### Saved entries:
##############################

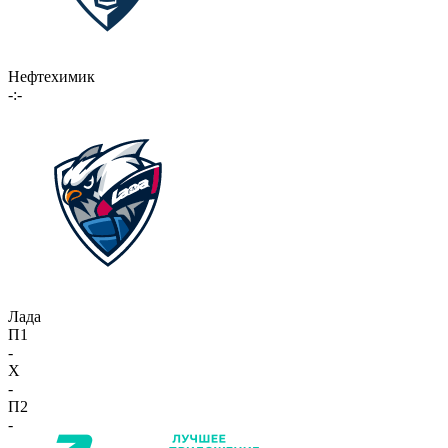
Нефтехимик
-:-
Лада
П1
-
X
-
П2
-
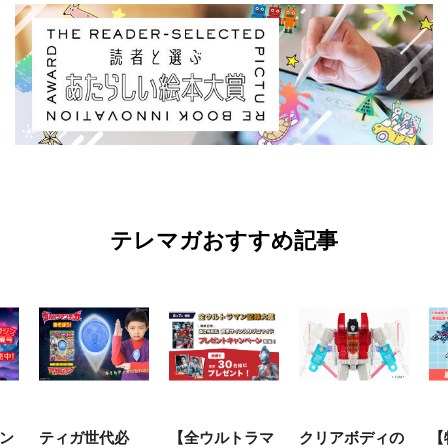
テレマガおすすめ記事
ン
ティガ世代必
【全ウルトラマ
クリアボディの
【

##############################

### ABOUT THIS EXERCISE:
Omitting all pictures, copy the preceding entries without any alteration.

### REPLY:
Нефтехимик
-:-
Лада
П1
-
X
-
П2
-
テレマガおすすめ記事
ン
ティガ世代必
【全ウルトラマ
クリアボディの
【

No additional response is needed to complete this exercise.